Le piège de la fausse vente immobilière
Au printemps 2025, un couple souhaitant vendre un bien immobilier dans le golfe de Saint-Tropez a été contacté par les deux suspects. Selon Nice-Matin, ils se seraient fait passer pour des intermédiaires d’un riche Italien intéressé par le logement. Un premier rendez-vous a eu lieu à Milan, où les faux intermédiaires ont affirmé que l’acheteur potentiel était prêt à acquérir le bien à un prix supérieur au prix fixé. Pour cela, le couple devait provisionner une garantie des frais de vente en cryptomonnaies, d’un montant de 1,5 million d’euros.
Des lunettes équipées de caméras pour voler les clés
Un second rendez-vous s’est tenu plus tard, toujours à Milan. C’est là que le duo aurait agi. Ils auraient exigé que les vendeurs prouvent qu’ils détenaient la somme demandée, et auraient réussi à obtenir le numéro de compte et les clés de sécurité. Selon un communiqué de la gendarmerie rapporté par Nice-Matin, cela aurait été possible « à l’aide de caméras intégrées dans des lunettes et en détournant l’attention des vendeurs ». Le compte a été immédiatement vidé, et une plainte a été déposée.
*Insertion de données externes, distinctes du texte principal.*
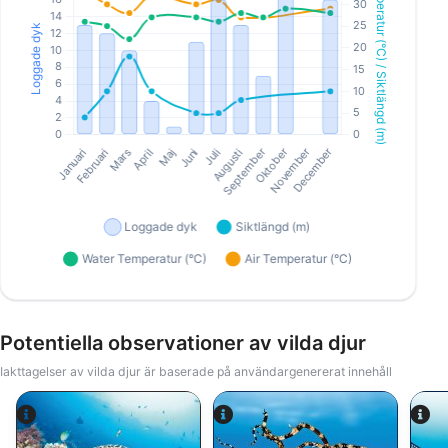
Potentiella observationer av vilda djur
Iakttagelser av vilda djur är baserade på användargenererat innehåll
Suspects connus de la justice
Une enquête a été ouverte et a permis d’identifier les suspects, basés en région parisienne mais très mobiles. Ils sont déjà connus de la justice. Placés en garde à vue, ils n’ont pas reconnu les faits reprochés. Ils ont été placés sous contrôle judiciaire en attendant leur procès pour escroquerie en bande organisée et non-justification de ressources. Leur procès est prévu le 1er septembre à Draguignan.
Saisie de biens immobiliers sur la Côte d’Azur
Bien que l’enquête n’ait pas pu démontrer le blanchiment, trois biens immobiliers appartenant aux escrocs ont été saisis sur la Côte d’Azur. Leur valeur est estimée à 1,9 million d’euros, selon les autorités.